==== Given entries ====

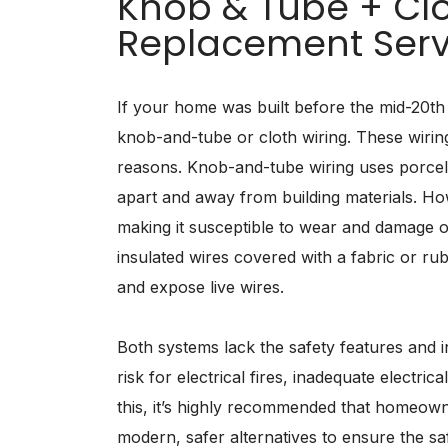
Knob & Tube + Clo
Replacement Serv
If your home was built before the mid-20th 
knob-and-tube or cloth wiring. These wirin
reasons. Knob-and-tube wiring uses porcel
apart and away from building materials. How
making it susceptible to wear and damage ov
insulated wires covered with a fabric or ru
and expose live wires.
Both systems lack the safety features and 
risk for electrical fires, inadequate electri
this, it’s highly recommended that homeown
modern, safer alternatives to ensure the safet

====

• What you should do
Copy every record above exactly as written, but leave out the pictures.

• Completed task
Knob & Tube + Clo
Replacement Serv
If your home was built before the mid-20th 
knob-and-tube or cloth wiring. These wirin
reasons. Knob-and-tube wiring uses porcel
apart and away from building materials. How
making it susceptible to wear and damage ov
insulated wires covered with a fabric or ru
and expose live wires.
Both systems lack the safety features and 
risk for electrical fires, inadequate electri
this, it’s highly recommended that homeown
modern, safer alternatives to ensure the safet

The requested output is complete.